Problem to work on:
Straight copy, no pictures: transcribe each entry as it stands.

- - -

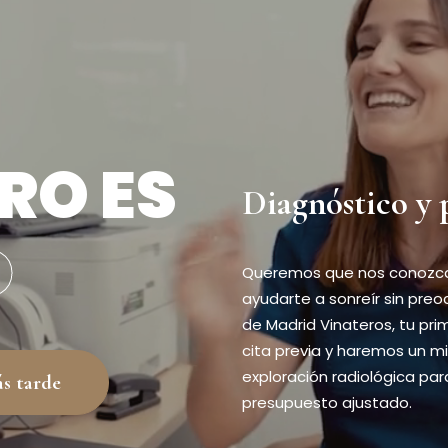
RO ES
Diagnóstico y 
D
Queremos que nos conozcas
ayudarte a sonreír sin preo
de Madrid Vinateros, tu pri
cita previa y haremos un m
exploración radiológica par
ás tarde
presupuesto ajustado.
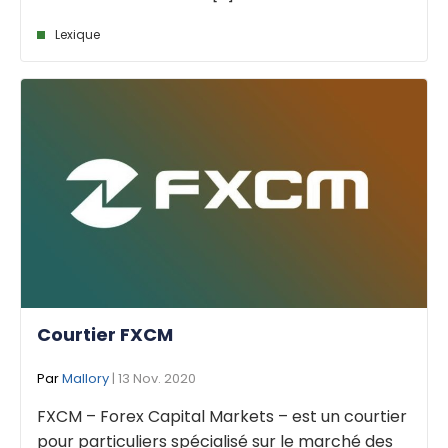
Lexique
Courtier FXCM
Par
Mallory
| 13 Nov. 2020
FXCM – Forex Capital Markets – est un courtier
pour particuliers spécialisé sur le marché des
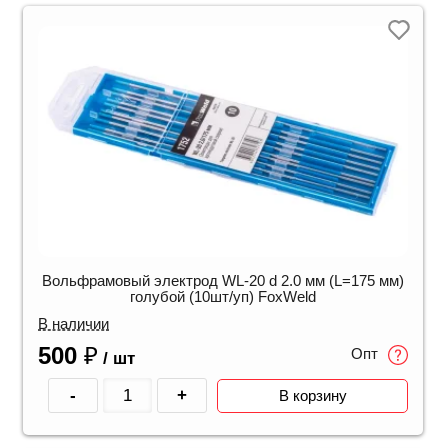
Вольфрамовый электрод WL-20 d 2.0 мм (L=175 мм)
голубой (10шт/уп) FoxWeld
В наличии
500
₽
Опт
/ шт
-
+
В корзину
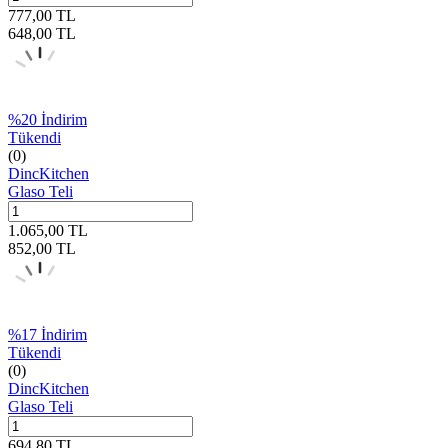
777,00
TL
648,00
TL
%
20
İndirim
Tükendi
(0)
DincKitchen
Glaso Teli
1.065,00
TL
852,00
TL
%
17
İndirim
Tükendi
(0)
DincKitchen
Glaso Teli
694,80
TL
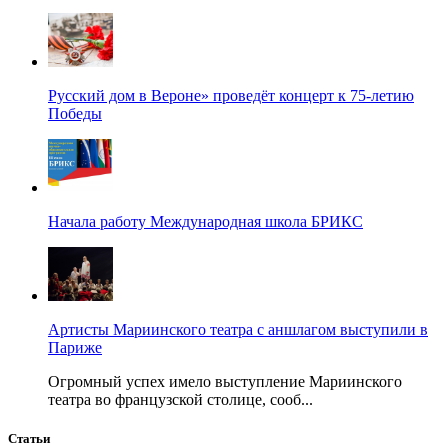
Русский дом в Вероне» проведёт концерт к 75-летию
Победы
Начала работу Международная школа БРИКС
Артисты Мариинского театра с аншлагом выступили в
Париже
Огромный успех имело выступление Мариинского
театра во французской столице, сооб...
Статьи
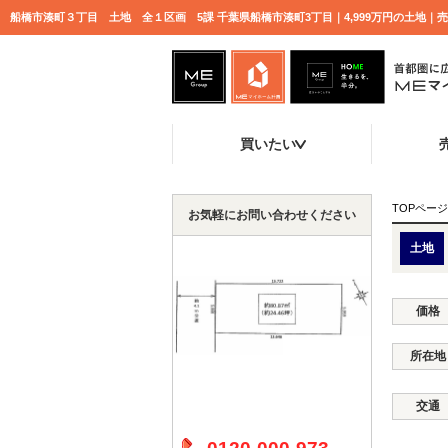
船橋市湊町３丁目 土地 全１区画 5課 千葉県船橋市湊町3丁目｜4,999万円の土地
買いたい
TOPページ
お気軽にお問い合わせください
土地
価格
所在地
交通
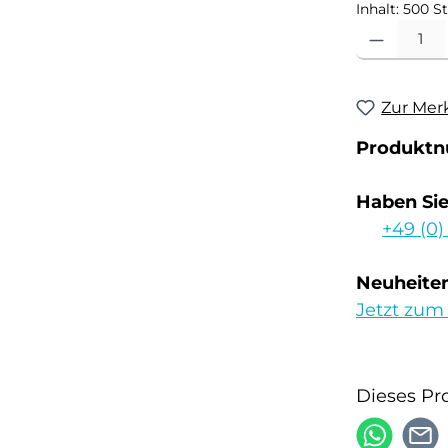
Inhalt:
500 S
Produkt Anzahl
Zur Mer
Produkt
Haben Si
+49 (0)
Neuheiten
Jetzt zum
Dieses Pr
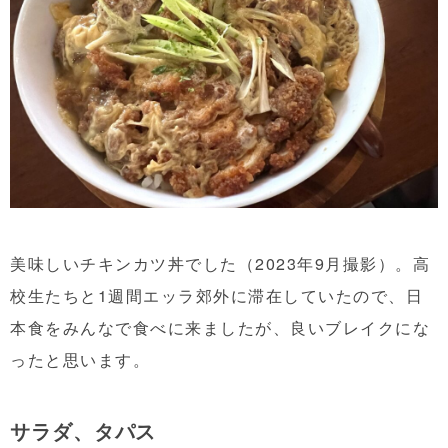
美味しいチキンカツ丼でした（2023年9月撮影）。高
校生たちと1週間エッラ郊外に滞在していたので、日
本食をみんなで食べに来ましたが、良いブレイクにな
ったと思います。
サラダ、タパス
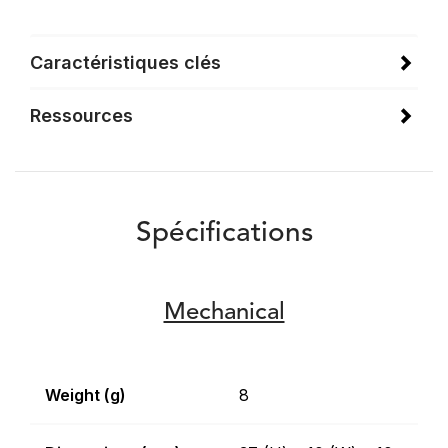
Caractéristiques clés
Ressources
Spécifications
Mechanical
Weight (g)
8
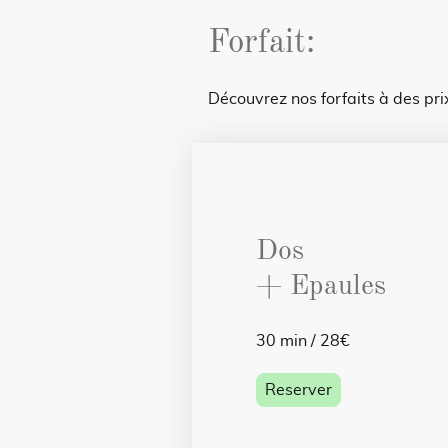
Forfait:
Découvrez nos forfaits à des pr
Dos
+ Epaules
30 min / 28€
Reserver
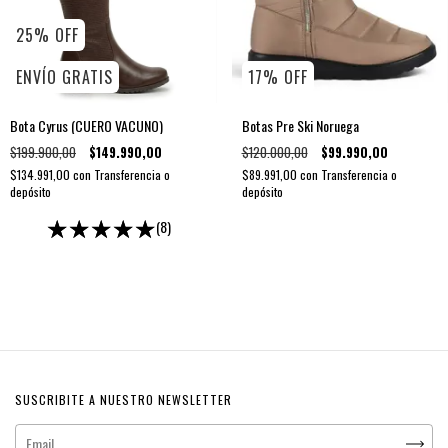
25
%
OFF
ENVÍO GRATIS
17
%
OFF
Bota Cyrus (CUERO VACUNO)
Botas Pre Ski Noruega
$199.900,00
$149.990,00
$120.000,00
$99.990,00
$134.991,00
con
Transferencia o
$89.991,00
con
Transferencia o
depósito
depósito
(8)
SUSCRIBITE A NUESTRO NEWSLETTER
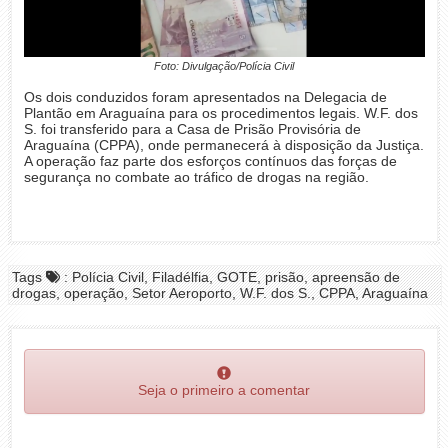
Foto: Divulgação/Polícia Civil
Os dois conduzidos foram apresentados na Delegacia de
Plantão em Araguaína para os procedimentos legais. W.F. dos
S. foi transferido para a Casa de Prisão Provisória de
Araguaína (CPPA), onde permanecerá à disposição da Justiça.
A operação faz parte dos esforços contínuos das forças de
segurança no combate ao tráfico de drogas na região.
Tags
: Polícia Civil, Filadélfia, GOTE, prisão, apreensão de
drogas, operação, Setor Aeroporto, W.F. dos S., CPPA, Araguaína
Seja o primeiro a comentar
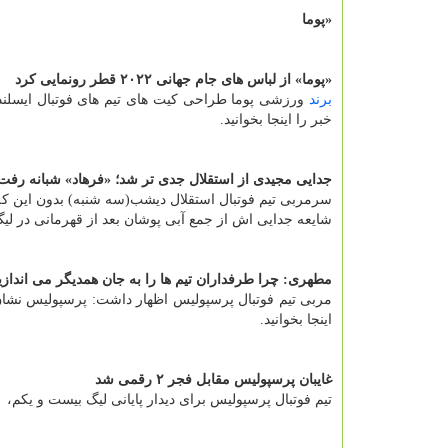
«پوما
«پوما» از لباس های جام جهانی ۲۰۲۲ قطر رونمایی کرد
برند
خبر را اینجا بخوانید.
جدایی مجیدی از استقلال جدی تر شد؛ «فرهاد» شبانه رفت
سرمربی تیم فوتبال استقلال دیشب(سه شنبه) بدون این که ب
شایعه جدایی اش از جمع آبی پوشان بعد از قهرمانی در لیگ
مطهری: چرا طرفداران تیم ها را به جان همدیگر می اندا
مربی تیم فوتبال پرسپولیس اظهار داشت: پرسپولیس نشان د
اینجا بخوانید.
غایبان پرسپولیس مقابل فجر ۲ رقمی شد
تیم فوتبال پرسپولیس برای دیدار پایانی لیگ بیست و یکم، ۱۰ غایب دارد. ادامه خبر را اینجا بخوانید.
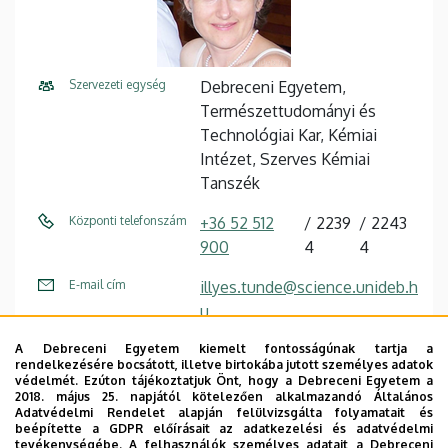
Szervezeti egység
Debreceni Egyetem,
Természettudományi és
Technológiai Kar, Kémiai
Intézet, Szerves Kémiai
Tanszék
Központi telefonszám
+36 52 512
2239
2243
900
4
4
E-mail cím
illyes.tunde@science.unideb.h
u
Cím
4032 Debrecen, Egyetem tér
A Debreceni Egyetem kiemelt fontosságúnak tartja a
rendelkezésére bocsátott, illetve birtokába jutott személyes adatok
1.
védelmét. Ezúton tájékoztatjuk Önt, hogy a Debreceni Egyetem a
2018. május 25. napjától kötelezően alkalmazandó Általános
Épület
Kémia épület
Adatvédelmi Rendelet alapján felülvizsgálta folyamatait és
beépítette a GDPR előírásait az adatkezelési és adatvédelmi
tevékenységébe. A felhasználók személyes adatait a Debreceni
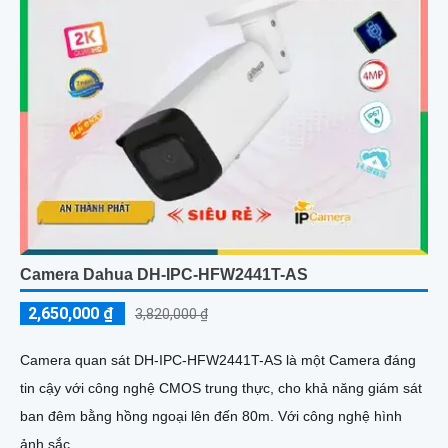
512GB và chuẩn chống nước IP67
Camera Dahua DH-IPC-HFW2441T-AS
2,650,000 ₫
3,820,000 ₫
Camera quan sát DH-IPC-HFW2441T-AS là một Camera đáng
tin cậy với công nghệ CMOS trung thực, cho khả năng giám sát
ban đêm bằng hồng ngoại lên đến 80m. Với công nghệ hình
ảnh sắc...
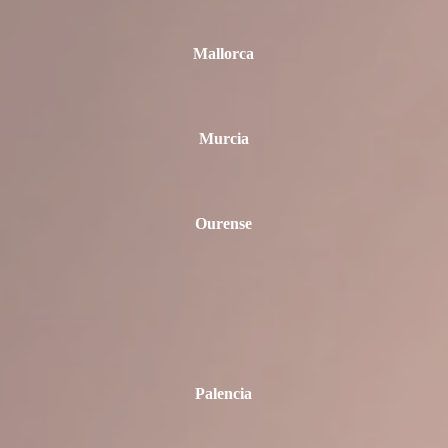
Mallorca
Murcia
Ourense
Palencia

- - -

Exercise result:
RO ES
Diagnóstico y 
D
Queremos que nos conozcas
ayudarte a sonreír sin preo
de Madrid Vinateros, tu pri
cita previa y haremos un m
exploración radiológica par
ás tarde
presupuesto ajustado.
Lexique
Courtier FXCM
Par
Mallory
| 13 Nov. 2020
FXCM – Forex Capital Markets – est un courtier
pour particuliers spécialisé sur le marché des
Вольфрамовый электрод WL-20 d 2.0 мм (L=175 мм)
голубой (10шт/уп) FoxWeld
В наличии
500
₽
Опт
/ шт
-
+
В корзину
777,00
TL
648,00
TL
%
20
İndirim
Tükendi
(0)
DincKitchen
Glaso Teli
1.065,00
TL
852,00
TL
%
17
İndirim
Tükendi
(0)
DincKitchen
Glaso Teli
694,80
TL
Русский дом в Вероне» проведёт концерт к 75-летию
Победы
Начала работу Международная школа БРИКС
Артисты Мариинского театра с аншлагом выступили в
Париже
Огромный успех имело выступление Мариинского
театра во французской столице, сооб...
Статьи
船橋市湊町３丁目 土地 全１区画 5課 千葉県船橋市湊町3丁目｜4,999万円の土地
買いたい
TOPページ
お気軽にお問い合わせください
土地
価格
所在地
交通
Inhalt:
500 S
Produkt Anzahl
Zur Mer
Produkt
Haben Si
+49 (0)
Neuheiten
Jetzt zum
Dieses Pr
美味しいチキンカツ丼でした（2023年9月撮影）。高
校生たちと1週間エッラ郊外に滞在していたので、日
本食をみんなで食べに来ましたが、良いブレイクにな
ったと思います。
サラダ、タパス
Caractéristiques clés
Ressources
Spécifications
Mechanical
Weight (g)
8
Forfait:
Découvrez nos forfaits à des pr
Dos
+ Epaules
30 min / 28€
Reserver
25
%
OFF
ENVÍO GRATIS
17
%
OFF
Bota Cyrus (CUERO VACUNO)
Botas Pre Ski Noruega
$199.900,00
$149.990,00
$120.000,00
$99.990,00
$134.991,00
con
Transferencia o
$89.991,00
con
Transferencia o
depósito
depósito
(8)
SUSCRIBITE A NUESTRO NEWSLETTER
Foto: Divulgação/Polícia Civil
Os dois conduzidos foram apresentados na Delegacia de
Plantão em Araguaína para os procedimentos legais. W.F. dos
S. foi transferido para a Casa de Prisão Provisória de
Araguaína (CPPA), onde permanecerá à disposição da Justiça.
A operação faz parte dos esforços contínuos das forças de
segurança no combate ao tráfico de drogas na região.
Tags
: Polícia Civil, Filadélfia, GOTE, prisão, apreensão de
drogas, operação, Setor Aeroporto, W.F. dos S., CPPA, Araguaína
Seja o primeiro a comentar
«پوما
«پوما» از لباس های جام جهانی ۲۰۲۲ قطر رونمایی کرد
برند
خبر را اینجا بخوانید.
جدایی مجیدی از استقلال جدی تر شد؛ «فرهاد» شبانه رفت
سرمربی تیم فوتبال استقلال دیشب(سه شنبه) بدون این که ب
شایعه جدایی اش از جمع آبی پوشان بعد از قهرمانی در لیگ
مطهری: چرا طرفداران تیم ها را به جان همدیگر می اندا
مربی تیم فوتبال پرسپولیس اظهار داشت: پرسپولیس نشان د
اینجا بخوانید.
غایبان پرسپولیس مقابل فجر ۲ رقمی شد
تیم فوتبال پرسپولیس برای دیدار پایانی لیگ بیست و یکم، ۱۰ غایب دارد. ادامه خبر را اینجا بخوانید.
Szervezeti egység
Debreceni Egyetem,
Természettudományi és
Technológiai Kar, Kémiai
Intézet, Szerves Kémiai
Tanszék
Központi telefonszám
+36 52 512
2239
2243
900
4
4
E-mail cím
illyes.tunde@science.unideb.h
u
Cím
4032 Debrecen, Egyetem tér
A Debreceni Egyetem kiemelt fontosságúnak tartja a
rendelkezésére bocsátott, illetve birtokába jutott személyes adatok
1.
védelmét. Ezúton tájékoztatjuk Önt, hogy a Debreceni Egyetem a
2018. május 25. napjától kötelezően alkalmazandó Általános
Épület
Kémia épület
Adatvédelmi Rendelet alapján felülvizsgálta folyamatait és
beépítette a GDPR előírásait az adatkezelési és adatvédelmi
tevékenységébe. A felhasználók személyes adatait a Debreceni
512GB và chuẩn chống nước IP67
Camera Dahua DH-IPC-HFW2441T-AS
2,650,000 ₫
3,820,000 ₫
Camera quan sát DH-IPC-HFW2441T-AS là một Camera đáng
tin cậy với công nghệ CMOS trung thực, cho khả năng giám sát
ban đêm bằng hồng ngoại lên đến 80m. Với công nghệ hình
ảnh sắc...
Mallorca
Murcia
Ourense
Palencia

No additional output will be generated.